With an iPods in hand and more bestsellers like "Harry Potter" available for download, the audio book markets in Europe will soar 20 percent this year and next, industry watchers say.
Audio books on CD and tape are a standard feature in most bookstores, but digital audio books promise growth rates that continue to outstrip sales increases in most paper book genres as podcast listeners and others more accustomed to getting their audio over the Web get older. .
"Audio books are a growing branch, and we get new customers without cannibalising the market share in conventional books," said Penelope Liechti, export manager for audio books at the BBC, which distributes bestsellers like the JK Rowling's first five "Harry Potter" tomes and the radio version of Douglas Adams's "The Hitchhiker's Guide to the Galaxy".
"It is the distribution channels that are more important than the product itself," Liechti told Reuters at the world's biggest book fair in Frankfurt.
"We expect a 20 percent [market] growth in audio book sales across continental Europe in 2006," said Liechti, with the same in 2005.

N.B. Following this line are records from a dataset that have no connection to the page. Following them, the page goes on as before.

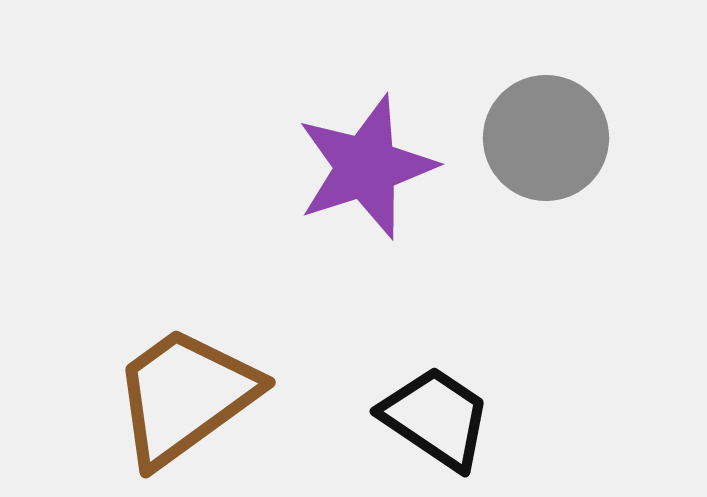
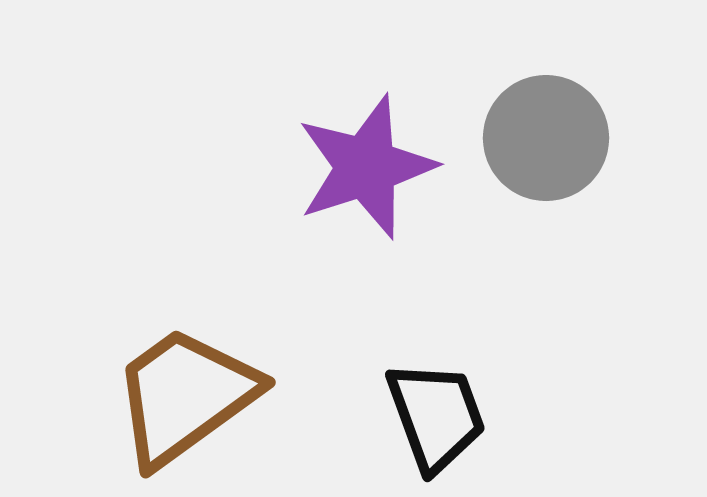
black trapezoid: moved 2 px up; rotated 36 degrees clockwise
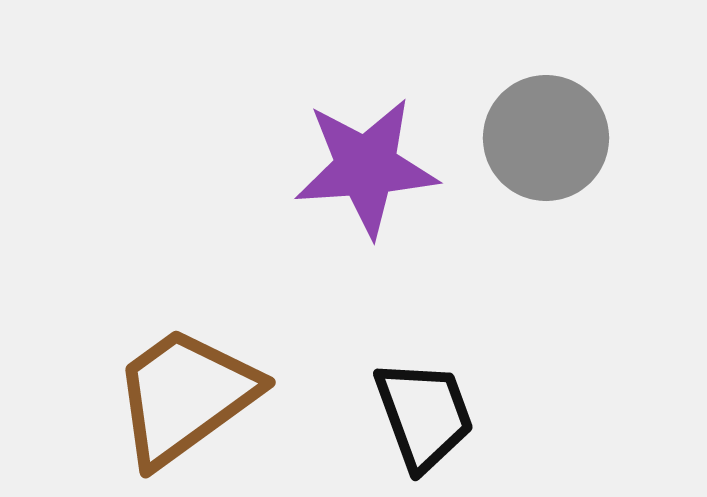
purple star: rotated 14 degrees clockwise
black trapezoid: moved 12 px left, 1 px up
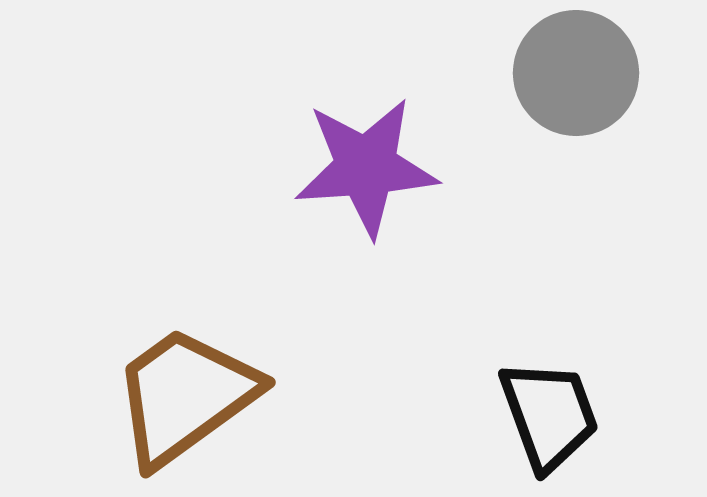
gray circle: moved 30 px right, 65 px up
black trapezoid: moved 125 px right
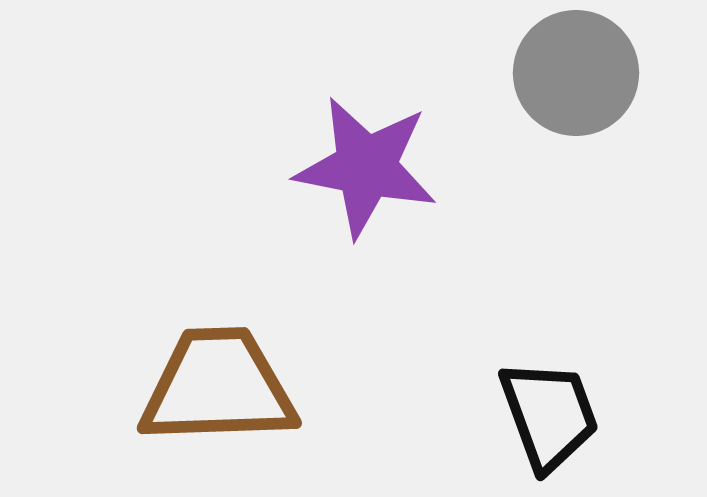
purple star: rotated 15 degrees clockwise
brown trapezoid: moved 33 px right, 9 px up; rotated 34 degrees clockwise
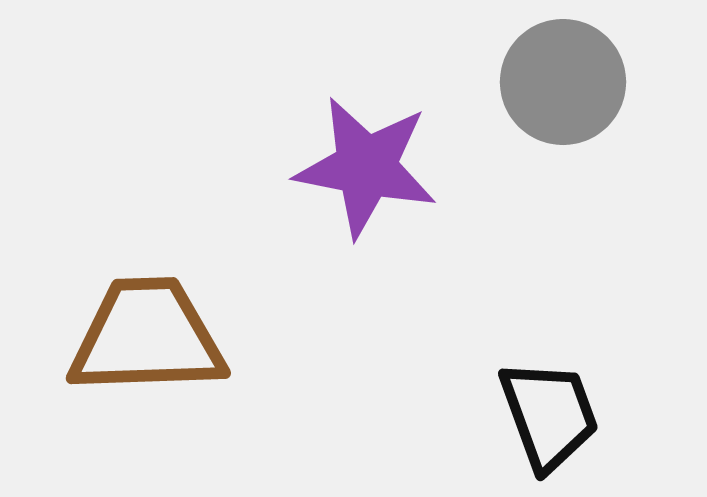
gray circle: moved 13 px left, 9 px down
brown trapezoid: moved 71 px left, 50 px up
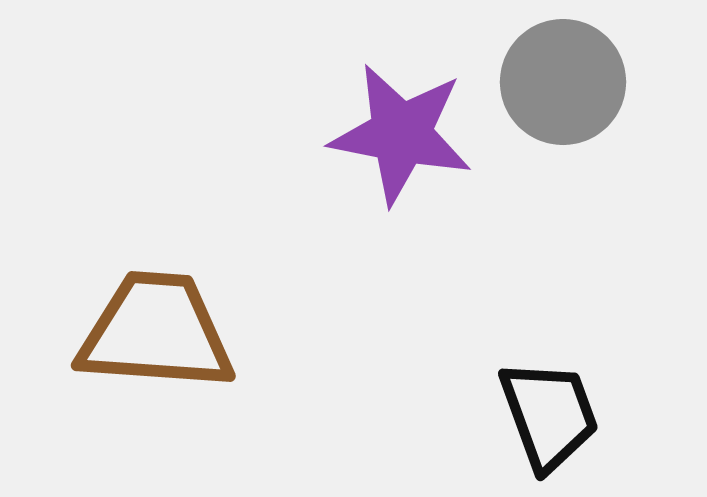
purple star: moved 35 px right, 33 px up
brown trapezoid: moved 9 px right, 5 px up; rotated 6 degrees clockwise
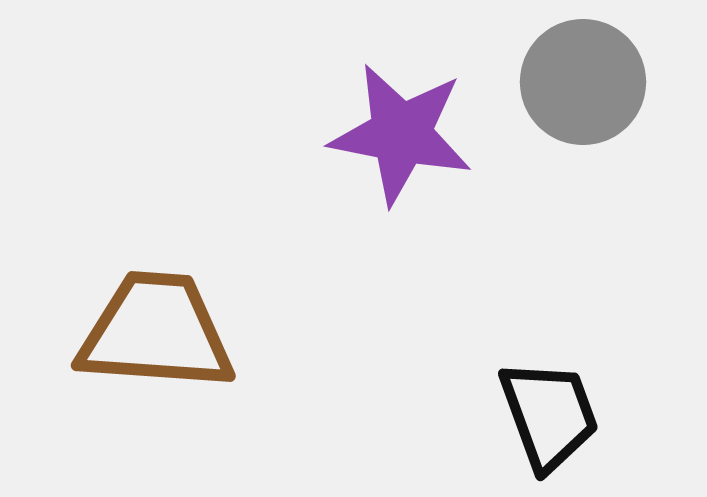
gray circle: moved 20 px right
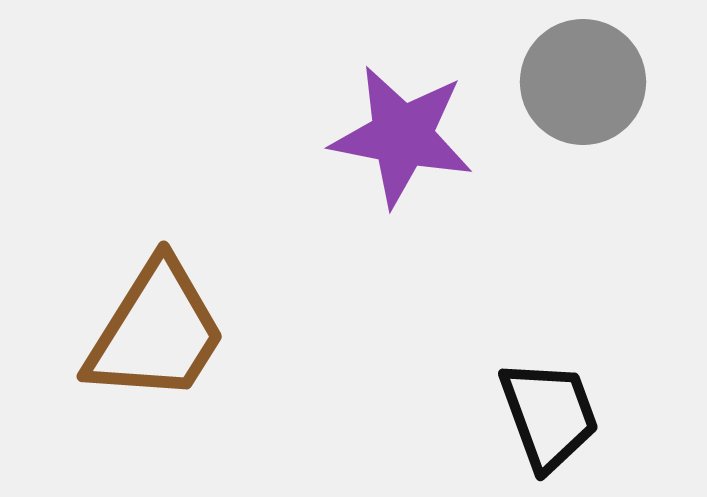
purple star: moved 1 px right, 2 px down
brown trapezoid: rotated 118 degrees clockwise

The growth is increasingly driven by Internet platforms like Web media company Audible, which features BBC downloads in the UK and also launched a platform with German language audio books last December.
New on-site distribution concepts are also being introduced.

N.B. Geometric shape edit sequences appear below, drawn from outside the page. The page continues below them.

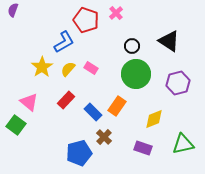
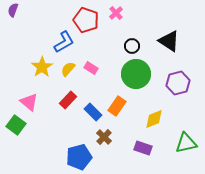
red rectangle: moved 2 px right
green triangle: moved 3 px right, 1 px up
blue pentagon: moved 4 px down
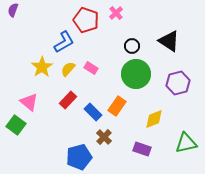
purple rectangle: moved 1 px left, 1 px down
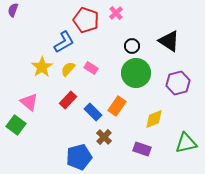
green circle: moved 1 px up
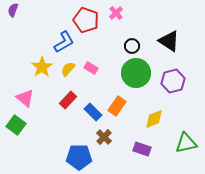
purple hexagon: moved 5 px left, 2 px up
pink triangle: moved 4 px left, 4 px up
blue pentagon: rotated 15 degrees clockwise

In Germany, Europe's second-biggest audio book market after the United Kingdom, customers could soon find docking stations in book stores enabling them to download their book onto a USB stick while still getting on-site advice in the shops.
Similar download stations could be installed in petrol stations, while some supermarkets already stock audio books.

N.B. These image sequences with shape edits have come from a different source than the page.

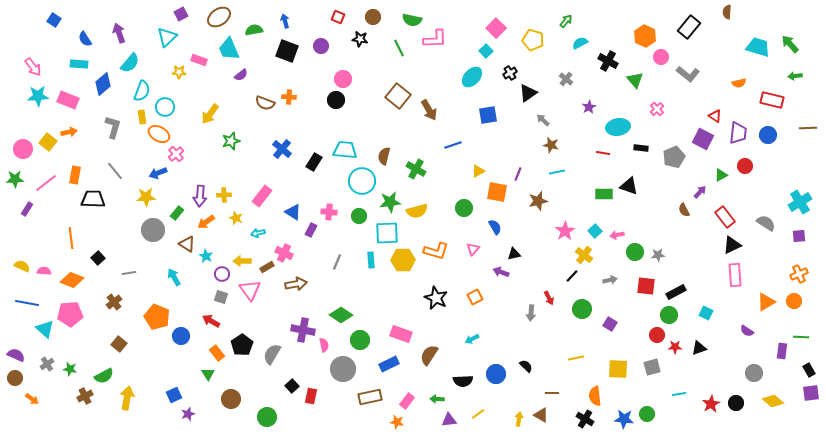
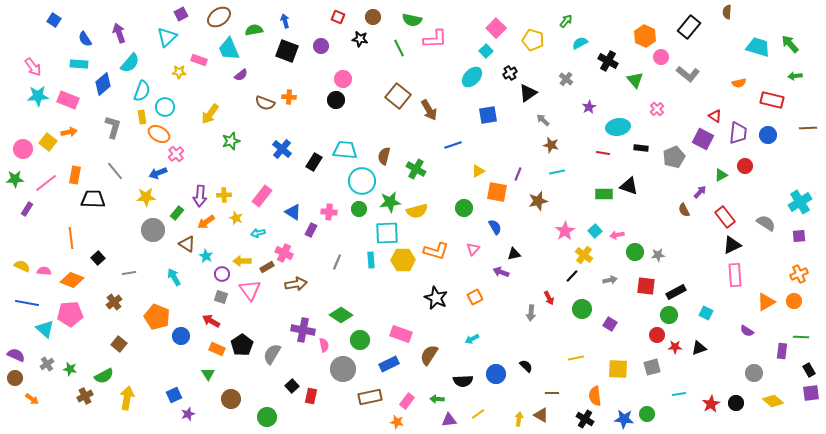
green circle at (359, 216): moved 7 px up
orange rectangle at (217, 353): moved 4 px up; rotated 28 degrees counterclockwise
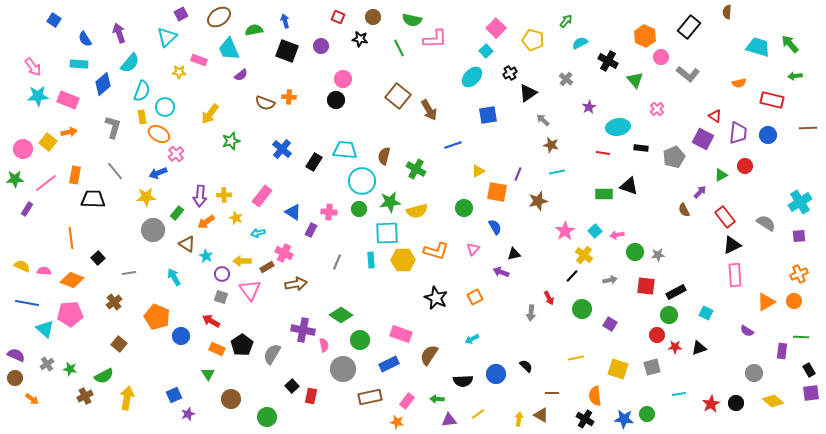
yellow square at (618, 369): rotated 15 degrees clockwise
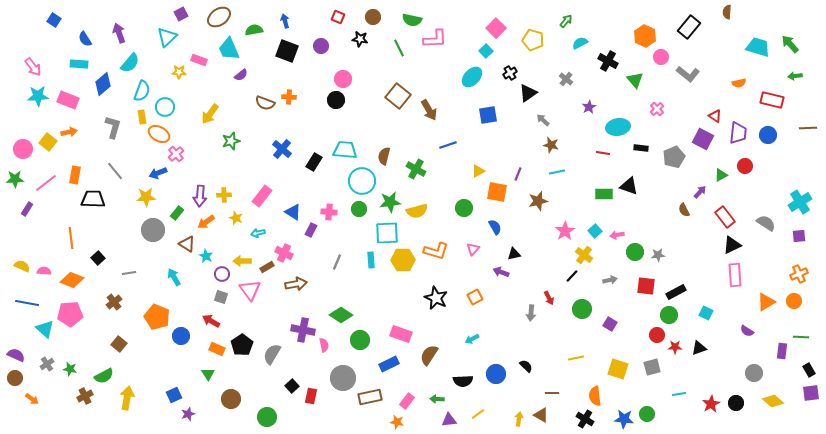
blue line at (453, 145): moved 5 px left
gray circle at (343, 369): moved 9 px down
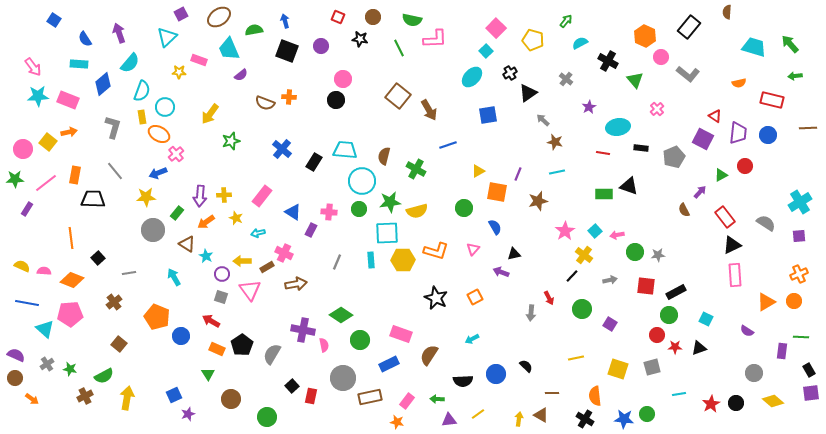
cyan trapezoid at (758, 47): moved 4 px left
brown star at (551, 145): moved 4 px right, 3 px up
cyan square at (706, 313): moved 6 px down
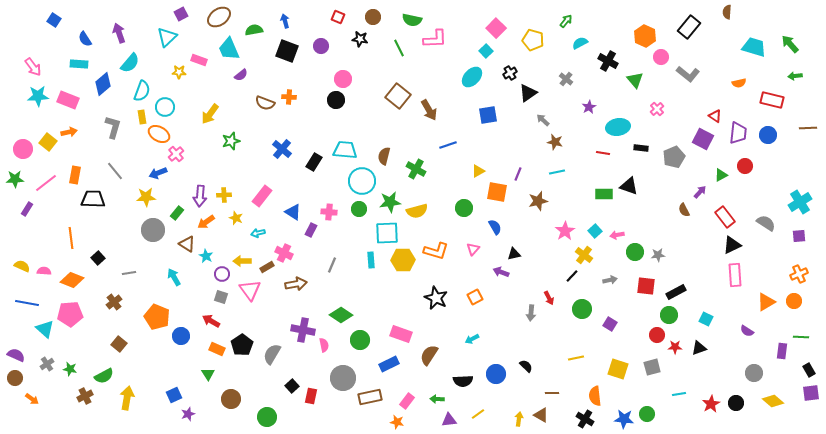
gray line at (337, 262): moved 5 px left, 3 px down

In Germany, turnover has increased 20 percent so far in 2005, said Marc Sieper, a member of the association of German audio book publishers.
Up to $120m (?8.6m) worth of audio books are expected to change hands in 2005, compared with about $72m in 2004.
"We will certainly get some saturation at some point, but I cannot see that happening for the time being," said Sieper.
Meanwhile, in the UK, Europe's biggest and also most mature audio book market, with a turnover of $124m in 2004, publishers expect a maximum growth of 5 percent for 2005 and 2006.
A lot of British publishers will look abroad for more growth, said Barry Clark, chairman of the Audiobooks Publishers Association in London.
"In many, many places audio books are still unexploited," Barry told Reuters. "In a lot of southern European countries, people still think of audio books as being only for blind people. We need to change that attitude."
Growth rates in continental Europe are also of interest to foreign language publishers like the BBC, with a younger and more foreign language speaking audience snapping up spoken books, especially in smaller eastern European countries that have no audio book industry of their own.
"There is currently much more of an appetite for our books," said Liechti. "For many non-native English speakers, this is a brilliant way to practice their English."